Tyranny of the 2×2 table

Cinzia Solari

When Berkeley graduate students reached out to ask if I would write a reflection about Michael Burawoy for the Berkeley Journal of Sociology, I immediately agreed. I have not yet contributed to the outpouring of remembrances because it is simply too painful. I thought the responsibility I feel to the BJS, where I spent many years happily arguing with my peers on the editorial collective—my first experience with the long, joyful process of collective decision-making—would force me to put some of the love and gratitude I feel for Michael in writing. I know Michael will forgive me for not being able to bear it just yet.
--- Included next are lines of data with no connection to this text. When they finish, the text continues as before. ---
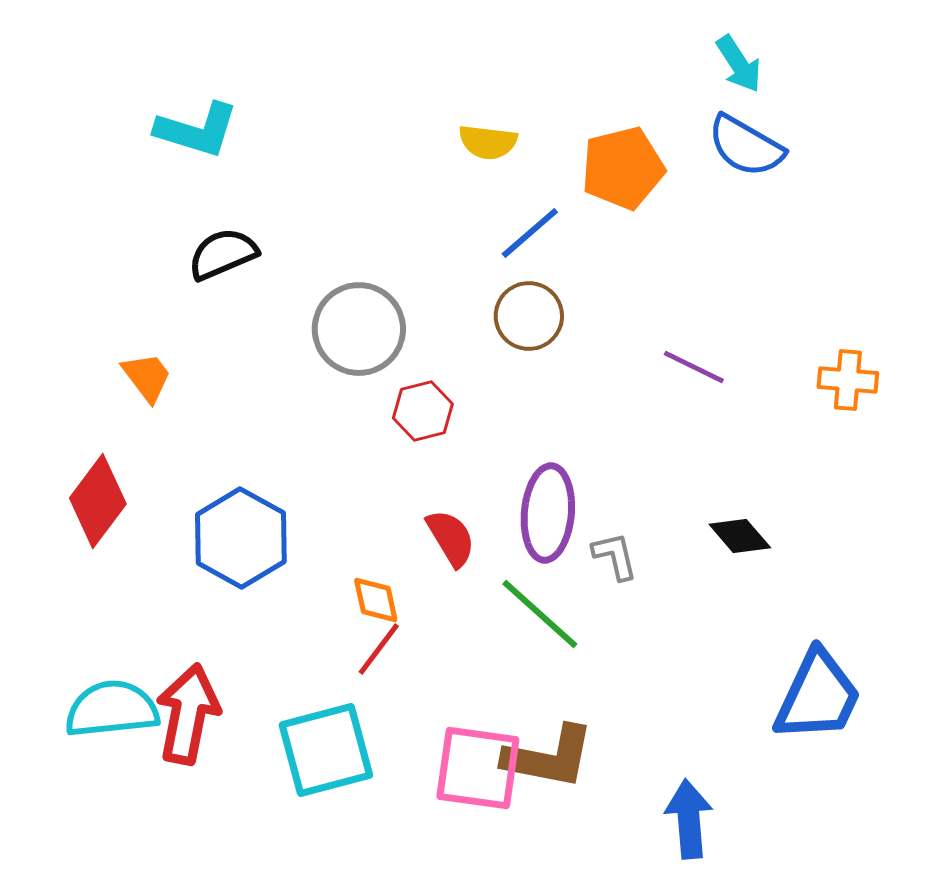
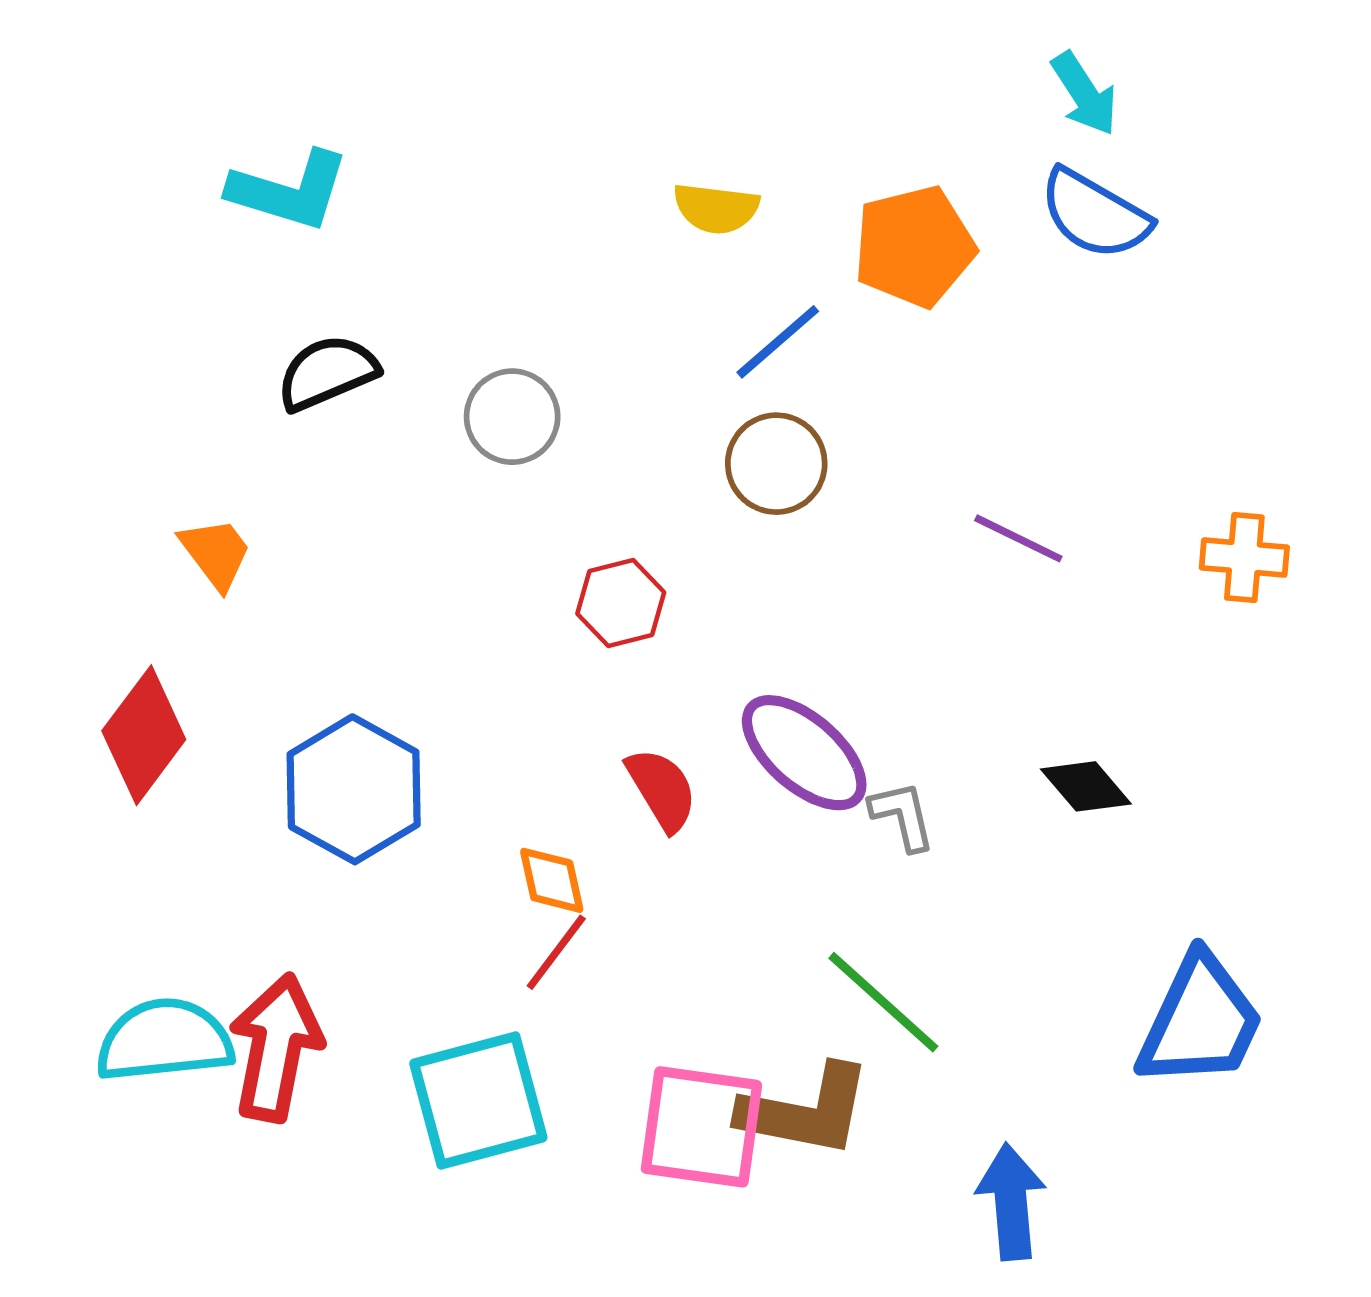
gray circle: (359, 329) -> (512, 417), moved, size x0.7
purple ellipse: (548, 513) -> (804, 753), turned -54
green line: (540, 614) -> (883, 1002), moved

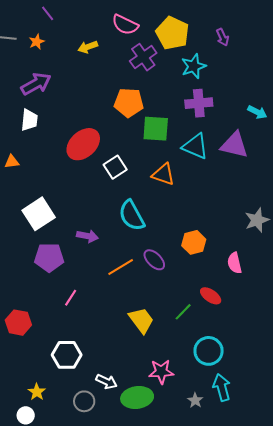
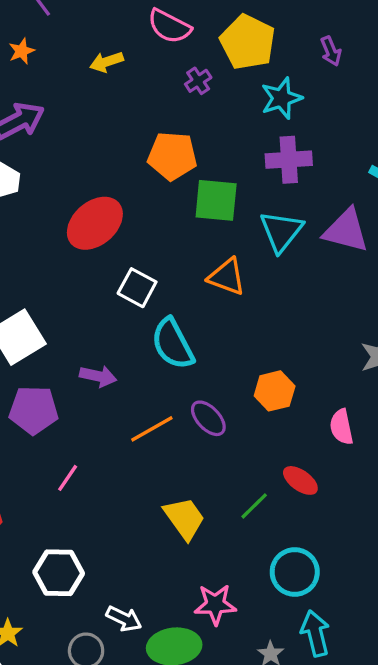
purple cross: (143, 57) -> (198, 81), size x0.6
cyan triangle: (195, 146) -> (281, 231), turned 44
white square: (115, 167) -> (137, 288), moved, turned -30

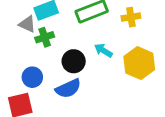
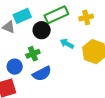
green cross: (45, 37) -> (33, 54), moved
black circle: (74, 61) -> (42, 30), moved

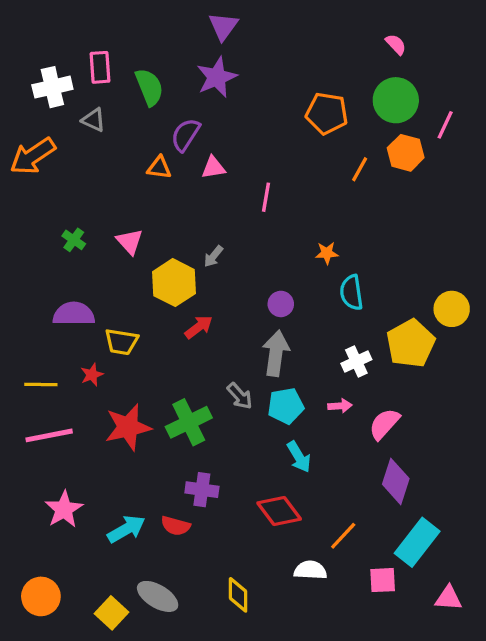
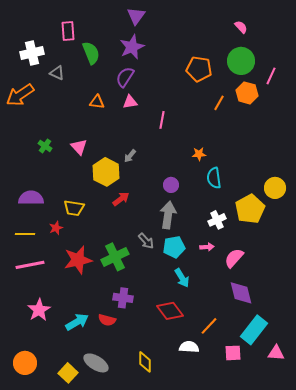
pink rectangle: (100, 67) -> (68, 31), moved
purple semicircle: (185, 135) -> (125, 77), moved
purple semicircle: (74, 314) -> (31, 198), moved
purple diamond: (396, 481) -> (241, 293), turned -32
pink triangle: (448, 598) -> (276, 353), moved

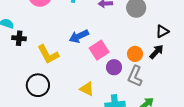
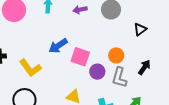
pink square: (99, 50) -> (80, 57), turned -30
black arrow: (156, 52) -> (144, 67), moved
Instead, I offer below the short reflection I shared with Michael and with the dynamic and beautiful community of scholars he created at his retirement celebration. Apparently, nothing says celebrate to Michael like a two-day conference titled “Conversations with Burawoy: Pedagogy, Power and Practice.” The prompt he gave us was: “I’d like you to tell us what you have been up to since you left Berkeley – this doesn’t have to be strictly scholarly accomplishments, it can be some form of public engagement or support for NGOs or teaching or sitting on the beach – whichever way you have taken your sociology.” Michael noted. “This arrangement is not just for my edification but for everyone’s edification, especially any demoralized graduate students who may be attending. But it would also be a way of introducing yourselves to one another across cohorts. That’s how I see this event – a way in which you can all learn about each other’s existence and accomplishments.” It was no surprise to me that Michael felt the best way to celebrate was to continue to connect his students to each other. Michael has given me personally and us collectively many gifts. I have always thought that his greatest gift was to give us each other.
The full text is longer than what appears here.